• **RECORD EXCERPTS**

----------------------------------------

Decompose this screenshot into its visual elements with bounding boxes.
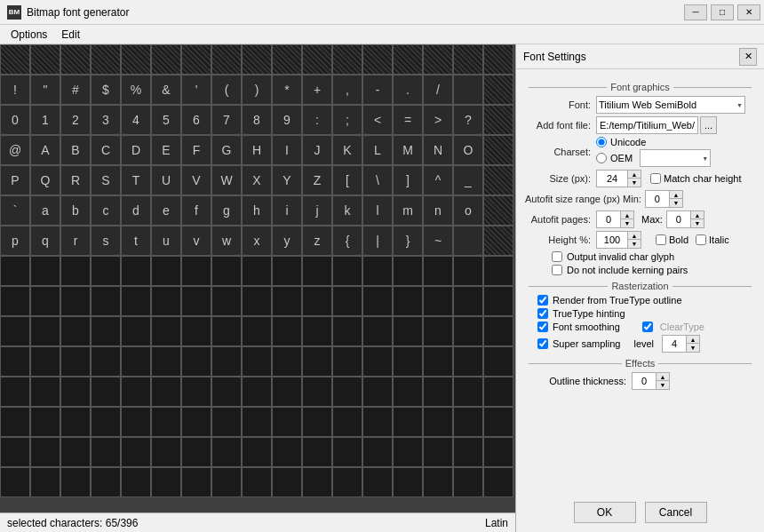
height-input[interactable]: [596, 231, 628, 249]
char-cell[interactable]: [483, 346, 513, 377]
char-cell[interactable]: [302, 316, 332, 346]
char-cell[interactable]: &: [151, 75, 181, 105]
char-cell[interactable]: [91, 286, 121, 316]
render-truetype-checkbox[interactable]: [537, 295, 548, 306]
char-cell[interactable]: [121, 346, 151, 377]
browse-button[interactable]: ...: [700, 116, 717, 134]
char-cell[interactable]: [30, 437, 60, 467]
char-cell[interactable]: f: [181, 195, 211, 226]
char-cell[interactable]: ): [242, 75, 272, 105]
char-cell[interactable]: B: [60, 135, 91, 165]
char-cell[interactable]: [302, 256, 332, 286]
autofit-pages-increment-btn[interactable]: ▲: [621, 211, 633, 219]
char-cell[interactable]: [30, 44, 60, 75]
char-cell[interactable]: s: [91, 226, 121, 256]
char-cell[interactable]: {: [332, 226, 362, 256]
char-cell[interactable]: q: [30, 226, 60, 256]
italic-checkbox[interactable]: [696, 234, 706, 245]
char-cell[interactable]: [242, 256, 272, 286]
char-cell[interactable]: I: [272, 135, 302, 165]
char-cell[interactable]: [453, 286, 483, 316]
ok-button[interactable]: OK: [574, 502, 636, 523]
char-cell[interactable]: a: [30, 195, 60, 226]
char-cell[interactable]: O: [453, 135, 483, 165]
char-cell[interactable]: N: [423, 135, 453, 165]
char-cell[interactable]: [151, 437, 181, 467]
font-dropdown[interactable]: Titilium Web SemiBold: [596, 96, 745, 114]
char-cell[interactable]: [362, 407, 393, 437]
char-cell[interactable]: [393, 346, 423, 377]
super-sampling-checkbox[interactable]: [537, 338, 548, 349]
char-cell[interactable]: [242, 346, 272, 377]
no-kerning-checkbox[interactable]: [552, 265, 562, 275]
char-cell[interactable]: [393, 377, 423, 407]
char-cell[interactable]: u: [151, 226, 181, 256]
char-cell[interactable]: [362, 286, 393, 316]
char-cell[interactable]: [423, 467, 453, 497]
menu-options[interactable]: Options: [4, 27, 54, 43]
char-cell[interactable]: [151, 377, 181, 407]
char-cell[interactable]: =: [393, 105, 423, 135]
char-cell[interactable]: [181, 377, 211, 407]
char-cell[interactable]: [483, 407, 513, 437]
char-cell[interactable]: [151, 44, 181, 75]
char-cell[interactable]: [121, 377, 151, 407]
char-cell[interactable]: [483, 467, 513, 497]
char-cell[interactable]: 7: [211, 105, 242, 135]
char-cell[interactable]: [332, 44, 362, 75]
char-cell[interactable]: [211, 377, 242, 407]
truetype-hinting-checkbox[interactable]: [537, 308, 548, 319]
char-cell[interactable]: \: [362, 165, 393, 195]
char-cell[interactable]: Z: [302, 165, 332, 195]
char-cell[interactable]: [393, 286, 423, 316]
char-cell[interactable]: 2: [60, 105, 91, 135]
char-cell[interactable]: [91, 377, 121, 407]
char-cell[interactable]: [30, 346, 60, 377]
char-cell[interactable]: [151, 286, 181, 316]
char-cell[interactable]: [211, 286, 242, 316]
cancel-button[interactable]: Cancel: [645, 502, 707, 523]
char-cell[interactable]: [302, 437, 332, 467]
char-cell[interactable]: ,: [332, 75, 362, 105]
char-cell[interactable]: V: [181, 165, 211, 195]
char-cell[interactable]: 0: [0, 105, 30, 135]
char-cell[interactable]: [91, 346, 121, 377]
char-cell[interactable]: [393, 407, 423, 437]
char-cell[interactable]: z: [302, 226, 332, 256]
char-cell[interactable]: +: [302, 75, 332, 105]
char-cell[interactable]: o: [453, 195, 483, 226]
char-cell[interactable]: D: [121, 135, 151, 165]
char-cell[interactable]: [181, 44, 211, 75]
char-cell[interactable]: [453, 346, 483, 377]
char-cell[interactable]: b: [60, 195, 91, 226]
size-input[interactable]: [596, 170, 628, 187]
char-cell[interactable]: [362, 316, 393, 346]
char-cell[interactable]: [30, 407, 60, 437]
char-cell[interactable]: [0, 377, 30, 407]
char-cell[interactable]: L: [362, 135, 393, 165]
autofit-min-decrement-btn[interactable]: ▼: [670, 199, 682, 207]
char-cell[interactable]: [242, 316, 272, 346]
char-cell[interactable]: [423, 44, 453, 75]
char-cell[interactable]: :: [302, 105, 332, 135]
char-cell[interactable]: [242, 467, 272, 497]
autofit-min-increment-btn[interactable]: ▲: [670, 191, 682, 199]
char-cell[interactable]: i: [272, 195, 302, 226]
char-cell[interactable]: *: [272, 75, 302, 105]
char-cell[interactable]: [181, 316, 211, 346]
char-cell[interactable]: [181, 437, 211, 467]
char-cell[interactable]: [211, 44, 242, 75]
level-increment-btn[interactable]: ▲: [687, 336, 699, 344]
char-cell[interactable]: R: [60, 165, 91, 195]
char-cell[interactable]: [0, 316, 30, 346]
char-cell[interactable]: [60, 377, 91, 407]
char-cell[interactable]: [91, 407, 121, 437]
char-cell[interactable]: %: [121, 75, 151, 105]
char-cell[interactable]: T: [121, 165, 151, 195]
char-cell[interactable]: [272, 377, 302, 407]
char-cell[interactable]: [30, 256, 60, 286]
char-cell[interactable]: [423, 437, 453, 467]
char-cell[interactable]: [483, 437, 513, 467]
char-cell[interactable]: K: [332, 135, 362, 165]
menu-edit[interactable]: Edit: [54, 27, 87, 43]
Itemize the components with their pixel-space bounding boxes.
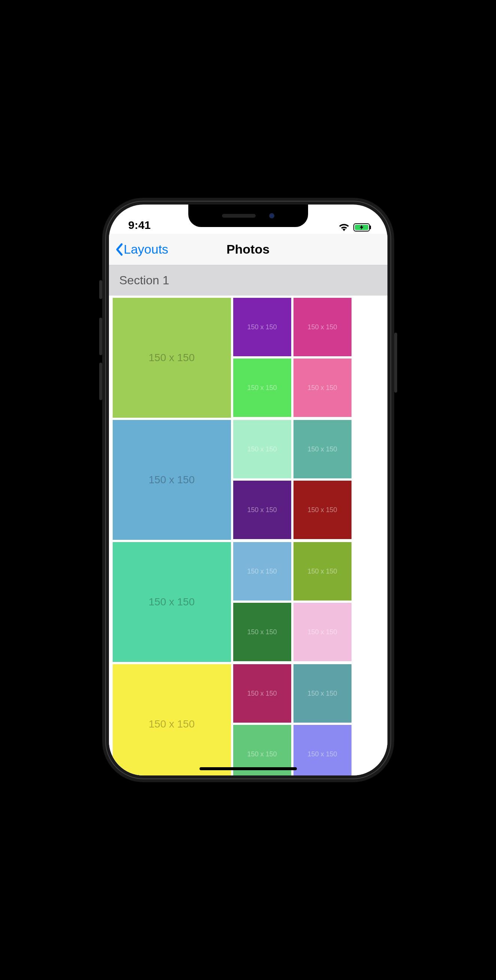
photo-cell-small[interactable]: 150 x 150	[233, 480, 291, 539]
home-indicator[interactable]	[200, 767, 297, 770]
silence-switch[interactable]	[99, 280, 102, 299]
photo-cell-small[interactable]: 150 x 150	[233, 664, 291, 723]
photo-cell-large[interactable]: 150 x 150	[113, 298, 231, 418]
section-header: Section 1	[109, 265, 387, 296]
photo-cell-small[interactable]: 150 x 150	[233, 603, 291, 661]
photo-cell-small[interactable]: 150 x 150	[293, 542, 352, 600]
photo-cell-large[interactable]: 150 x 150	[113, 664, 231, 775]
power-button[interactable]	[394, 332, 397, 393]
photo-cell-group: 150 x 150150 x 150150 x 150150 x 150	[231, 296, 352, 418]
volume-up-button[interactable]	[99, 318, 102, 355]
back-button[interactable]: Layouts	[115, 242, 168, 257]
photo-cell-small[interactable]: 150 x 150	[293, 603, 352, 661]
front-camera	[269, 213, 274, 218]
battery-icon	[353, 223, 371, 232]
page-title: Photos	[227, 242, 269, 257]
photo-cell-small[interactable]: 150 x 150	[293, 480, 352, 539]
back-label: Layouts	[124, 242, 168, 257]
photo-cell-small[interactable]: 150 x 150	[293, 358, 352, 417]
chevron-left-icon	[115, 243, 123, 256]
stage: 9:41	[0, 0, 496, 980]
status-time: 9:41	[128, 219, 151, 232]
photo-grid: 150 x 150150 x 150150 x 150150 x 150150 …	[109, 296, 387, 775]
photo-cell-small[interactable]: 150 x 150	[293, 664, 352, 723]
photo-cell-small[interactable]: 150 x 150	[293, 420, 352, 478]
photo-cell-small[interactable]: 150 x 150	[233, 358, 291, 417]
volume-down-button[interactable]	[99, 363, 102, 400]
navigation-bar: Layouts Photos	[109, 234, 387, 265]
content-scroll[interactable]: Section 1 150 x 150150 x 150150 x 150150…	[109, 265, 387, 775]
photo-cell-small[interactable]: 150 x 150	[293, 298, 352, 356]
screen: 9:41	[109, 205, 387, 775]
speaker	[222, 214, 256, 218]
device-frame: 9:41	[102, 198, 394, 782]
wifi-icon	[338, 223, 350, 232]
photo-cell-large[interactable]: 150 x 150	[113, 542, 231, 662]
photo-cell-group: 150 x 150150 x 150150 x 150150 x 150	[231, 662, 352, 775]
photo-cell-group: 150 x 150150 x 150150 x 150150 x 150	[231, 540, 352, 662]
photo-cell-group: 150 x 150150 x 150150 x 150150 x 150	[231, 418, 352, 540]
photo-cell-large[interactable]: 150 x 150	[113, 420, 231, 540]
status-indicators	[338, 223, 371, 232]
notch	[188, 205, 308, 227]
photo-cell-small[interactable]: 150 x 150	[233, 298, 291, 356]
photo-cell-small[interactable]: 150 x 150	[233, 542, 291, 600]
photo-cell-small[interactable]: 150 x 150	[293, 725, 352, 775]
photo-cell-small[interactable]: 150 x 150	[233, 420, 291, 478]
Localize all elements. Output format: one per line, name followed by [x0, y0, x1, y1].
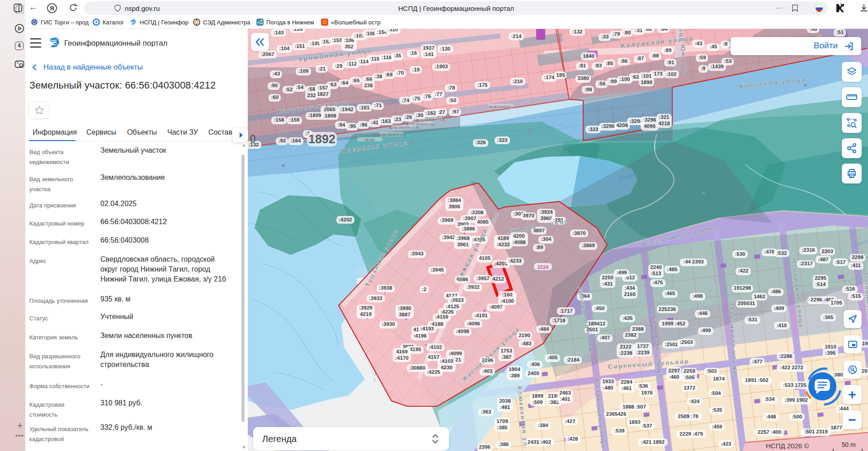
svg-text::2503: :2503 — [679, 339, 693, 345]
svg-text::26: :26 — [405, 114, 412, 120]
svg-text::91: :91 — [667, 60, 675, 65]
svg-text::71: :71 — [374, 103, 382, 108]
svg-text::128: :128 — [292, 29, 303, 32]
svg-text::89: :89 — [664, 47, 672, 53]
svg-text::164: :164 — [290, 138, 301, 143]
svg-text::87: :87 — [637, 56, 644, 61]
svg-text::421 1892: :421 1892 — [641, 439, 665, 445]
svg-text::65: :65 — [352, 78, 360, 83]
svg-text::2502: :2502 — [665, 342, 678, 347]
svg-text::81: :81 — [579, 63, 586, 68]
svg-text::3922: :3922 — [466, 284, 479, 290]
svg-text:2284: 2284 — [621, 379, 632, 385]
svg-text::48: :48 — [810, 29, 817, 32]
svg-text:4105: 4105 — [479, 255, 491, 261]
svg-text::476: :476 — [764, 249, 774, 254]
svg-text::77: :77 — [435, 91, 443, 97]
svg-text:4208: 4208 — [616, 122, 628, 128]
svg-text::386: :386 — [498, 442, 509, 447]
svg-text::385: :385 — [497, 425, 508, 430]
svg-text::100: :100 — [619, 76, 630, 82]
svg-text::410: :410 — [776, 323, 787, 328]
svg-text::395: :395 — [825, 350, 836, 356]
svg-text::94: :94 — [338, 122, 345, 127]
svg-text:2303: 2303 — [821, 249, 833, 254]
svg-text:2250: 2250 — [602, 275, 613, 280]
svg-text::517: :517 — [835, 259, 845, 265]
svg-text::326: :326 — [475, 140, 486, 145]
svg-text::484: :484 — [538, 326, 549, 332]
svg-text::3930: :3930 — [382, 321, 395, 327]
svg-text::3308: :3308 — [470, 210, 484, 215]
svg-text::509: :509 — [532, 399, 542, 405]
svg-text:1753: 1753 — [500, 348, 512, 353]
svg-text:1910: 1910 — [825, 344, 836, 349]
svg-text::108: :108 — [365, 31, 376, 36]
svg-text::90: :90 — [270, 83, 278, 88]
svg-text::537: :537 — [642, 423, 652, 428]
svg-text::35: :35 — [394, 53, 401, 58]
svg-text::74: :74 — [402, 98, 410, 103]
svg-text::532: :532 — [776, 250, 787, 256]
svg-text::160: :160 — [502, 292, 512, 297]
svg-text::3969: :3969 — [440, 217, 453, 223]
svg-text::422: :422 — [738, 268, 748, 273]
svg-text::3886: :3886 — [462, 226, 475, 231]
svg-text::3890: :3890 — [398, 305, 411, 311]
svg-text::64: :64 — [341, 80, 349, 85]
svg-text:2400: 2400 — [528, 371, 539, 376]
svg-text::536: :536 — [637, 383, 648, 389]
svg-text::4100: :4100 — [500, 298, 514, 304]
svg-text::4102: :4102 — [429, 344, 442, 350]
svg-text::4159: :4159 — [435, 314, 448, 319]
svg-text::384: :384 — [538, 423, 548, 428]
svg-text::3943: :3943 — [410, 251, 423, 256]
svg-text:2365426: 2365426 — [606, 411, 627, 417]
svg-text::162: :162 — [425, 110, 436, 116]
svg-text::407: :407 — [599, 335, 610, 340]
svg-text::76: :76 — [424, 94, 431, 99]
svg-text:0: 0 — [250, 132, 256, 146]
svg-text::88: :88 — [651, 53, 659, 58]
svg-text::4088: :4088 — [512, 240, 526, 245]
svg-text::460: :460 — [669, 374, 679, 380]
svg-text::499: :499 — [616, 270, 627, 275]
svg-text::322: :322 — [588, 127, 598, 132]
svg-text::389: :389 — [509, 373, 519, 378]
svg-text::3945: :3945 — [430, 267, 444, 272]
svg-text:4169: 4169 — [396, 349, 408, 354]
svg-text::1809: :1809 — [308, 113, 321, 118]
svg-text::92: :92 — [278, 138, 286, 143]
svg-text::214: :214 — [511, 33, 522, 39]
svg-text:2240: 2240 — [650, 264, 662, 270]
svg-text::44 2393: :44 2393 — [683, 259, 703, 264]
svg-text::480: :480 — [603, 385, 613, 390]
svg-text::4097: :4097 — [489, 304, 502, 310]
svg-text::59: :59 — [698, 55, 706, 60]
svg-text::38: :38 — [375, 74, 382, 79]
svg-text::503: :503 — [706, 368, 717, 374]
svg-text:4218: 4218 — [658, 121, 670, 126]
svg-text::531: :531 — [747, 317, 758, 322]
svg-text::4201: :4201 — [494, 261, 508, 266]
svg-text::1903: :1903 — [434, 64, 448, 69]
svg-text::428: :428 — [567, 436, 578, 442]
svg-text:191298: 191298 — [734, 285, 751, 291]
svg-text:1892: 1892 — [308, 132, 335, 146]
svg-text:1709: 1709 — [496, 418, 508, 424]
svg-text::31: :31 — [635, 29, 643, 33]
svg-text:1890: 1890 — [641, 80, 652, 85]
svg-text::89: :89 — [536, 244, 543, 250]
svg-text::62: :62 — [645, 29, 652, 32]
svg-text:4212: 4212 — [492, 276, 504, 282]
svg-text::477: :477 — [752, 359, 762, 364]
svg-text::4103: :4103 — [440, 358, 453, 364]
svg-text:1827: 1827 — [317, 91, 329, 97]
svg-text:2388: 2388 — [632, 326, 644, 332]
svg-text::448: :448 — [765, 414, 776, 419]
svg-text::427: :427 — [565, 418, 575, 424]
svg-text::4202: :4202 — [339, 217, 352, 222]
svg-text::498: :498 — [692, 293, 703, 299]
svg-text:1372: 1372 — [684, 385, 695, 390]
svg-text:1462: 1462 — [754, 294, 765, 299]
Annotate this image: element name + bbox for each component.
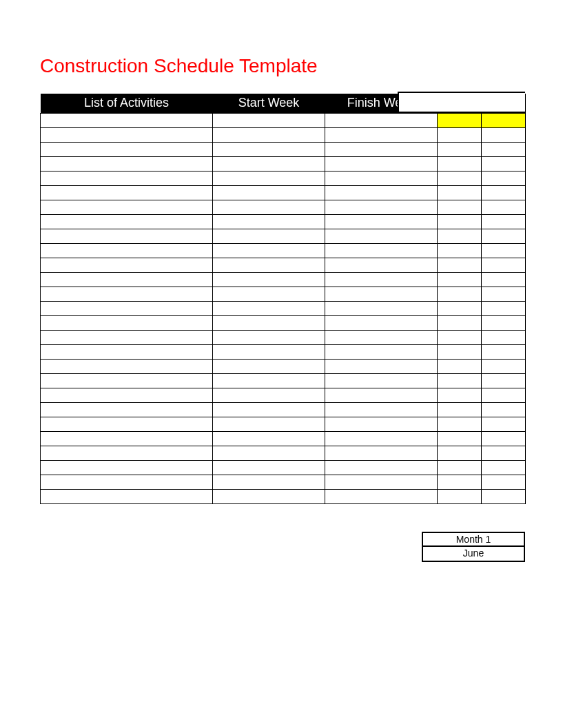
table-cell[interactable] <box>41 200 213 214</box>
table-cell[interactable] <box>438 272 482 287</box>
table-cell[interactable] <box>213 142 325 156</box>
table-cell[interactable] <box>213 402 325 417</box>
table-cell[interactable] <box>325 417 438 431</box>
table-cell[interactable] <box>325 258 438 272</box>
table-cell[interactable] <box>213 330 325 344</box>
table-cell[interactable] <box>325 113 438 127</box>
table-cell[interactable] <box>482 402 526 417</box>
table-cell[interactable] <box>41 330 213 344</box>
table-cell[interactable] <box>482 287 526 301</box>
table-cell[interactable] <box>438 229 482 243</box>
table-cell[interactable] <box>482 229 526 243</box>
table-cell[interactable] <box>482 243 526 258</box>
table-cell[interactable] <box>213 200 325 214</box>
table-cell[interactable] <box>213 489 325 503</box>
table-cell[interactable] <box>438 460 482 475</box>
table-cell[interactable] <box>325 315 438 330</box>
table-cell[interactable] <box>438 185 482 200</box>
table-cell[interactable] <box>325 272 438 287</box>
table-cell[interactable] <box>438 489 482 503</box>
table-cell[interactable] <box>325 185 438 200</box>
table-cell[interactable] <box>438 359 482 373</box>
table-cell[interactable] <box>438 287 482 301</box>
table-cell[interactable] <box>325 460 438 475</box>
table-cell[interactable] <box>438 171 482 185</box>
table-cell[interactable] <box>325 156 438 171</box>
table-cell[interactable] <box>213 171 325 185</box>
table-cell[interactable] <box>482 185 526 200</box>
table-cell[interactable] <box>41 287 213 301</box>
table-cell[interactable] <box>213 272 325 287</box>
table-cell[interactable] <box>438 475 482 489</box>
table-cell[interactable] <box>213 388 325 402</box>
table-cell[interactable] <box>482 214 526 229</box>
table-cell[interactable] <box>438 388 482 402</box>
table-cell[interactable] <box>482 388 526 402</box>
table-cell[interactable] <box>482 272 526 287</box>
table-cell[interactable] <box>438 200 482 214</box>
table-cell[interactable] <box>325 489 438 503</box>
table-cell[interactable] <box>325 243 438 258</box>
table-cell[interactable] <box>325 214 438 229</box>
table-cell[interactable] <box>41 171 213 185</box>
table-cell[interactable] <box>325 388 438 402</box>
table-cell[interactable] <box>482 171 526 185</box>
table-cell[interactable] <box>213 113 325 127</box>
table-cell[interactable] <box>438 417 482 431</box>
table-cell[interactable] <box>482 431 526 446</box>
table-cell[interactable] <box>41 417 213 431</box>
table-cell[interactable] <box>325 344 438 359</box>
table-cell[interactable] <box>325 330 438 344</box>
table-cell[interactable] <box>213 431 325 446</box>
table-cell[interactable] <box>41 272 213 287</box>
table-cell[interactable] <box>438 258 482 272</box>
table-cell[interactable] <box>325 359 438 373</box>
table-cell[interactable] <box>41 388 213 402</box>
table-cell[interactable] <box>41 373 213 388</box>
table-cell[interactable] <box>482 127 526 142</box>
table-cell[interactable] <box>438 344 482 359</box>
table-cell[interactable] <box>482 460 526 475</box>
table-cell[interactable] <box>482 344 526 359</box>
table-cell[interactable] <box>482 142 526 156</box>
table-cell[interactable] <box>325 301 438 315</box>
table-cell[interactable] <box>41 446 213 460</box>
table-cell[interactable] <box>438 243 482 258</box>
table-cell[interactable] <box>482 200 526 214</box>
table-cell[interactable] <box>482 301 526 315</box>
table-cell[interactable] <box>325 446 438 460</box>
table-cell[interactable] <box>213 460 325 475</box>
table-cell[interactable] <box>41 185 213 200</box>
table-cell[interactable] <box>325 431 438 446</box>
table-cell[interactable] <box>438 214 482 229</box>
table-cell[interactable] <box>41 142 213 156</box>
table-cell[interactable] <box>325 373 438 388</box>
table-cell[interactable] <box>213 359 325 373</box>
table-cell[interactable] <box>213 258 325 272</box>
table-cell[interactable] <box>482 359 526 373</box>
table-cell[interactable] <box>41 113 213 127</box>
table-cell[interactable] <box>438 431 482 446</box>
table-cell[interactable] <box>213 301 325 315</box>
table-cell[interactable] <box>41 243 213 258</box>
table-cell[interactable] <box>325 142 438 156</box>
table-cell[interactable] <box>482 113 526 127</box>
table-cell[interactable] <box>482 156 526 171</box>
table-cell[interactable] <box>482 475 526 489</box>
table-cell[interactable] <box>482 489 526 503</box>
table-cell[interactable] <box>482 373 526 388</box>
table-cell[interactable] <box>41 359 213 373</box>
table-cell[interactable] <box>438 402 482 417</box>
table-cell[interactable] <box>482 446 526 460</box>
table-cell[interactable] <box>438 127 482 142</box>
table-cell[interactable] <box>438 315 482 330</box>
table-cell[interactable] <box>41 402 213 417</box>
table-cell[interactable] <box>325 287 438 301</box>
table-cell[interactable] <box>41 229 213 243</box>
table-cell[interactable] <box>213 315 325 330</box>
table-cell[interactable] <box>41 127 213 142</box>
table-cell[interactable] <box>41 214 213 229</box>
table-cell[interactable] <box>438 446 482 460</box>
table-cell[interactable] <box>213 127 325 142</box>
table-cell[interactable] <box>41 315 213 330</box>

----------------------------------------

• **DESCRIPTION OF THE TASK**
From the records above, pull out every line containing the word "volume".

• **WRITTEN RESPONSE**
volume-up-button[interactable]	[99, 318, 102, 355]
volume-down-button[interactable]	[99, 363, 102, 400]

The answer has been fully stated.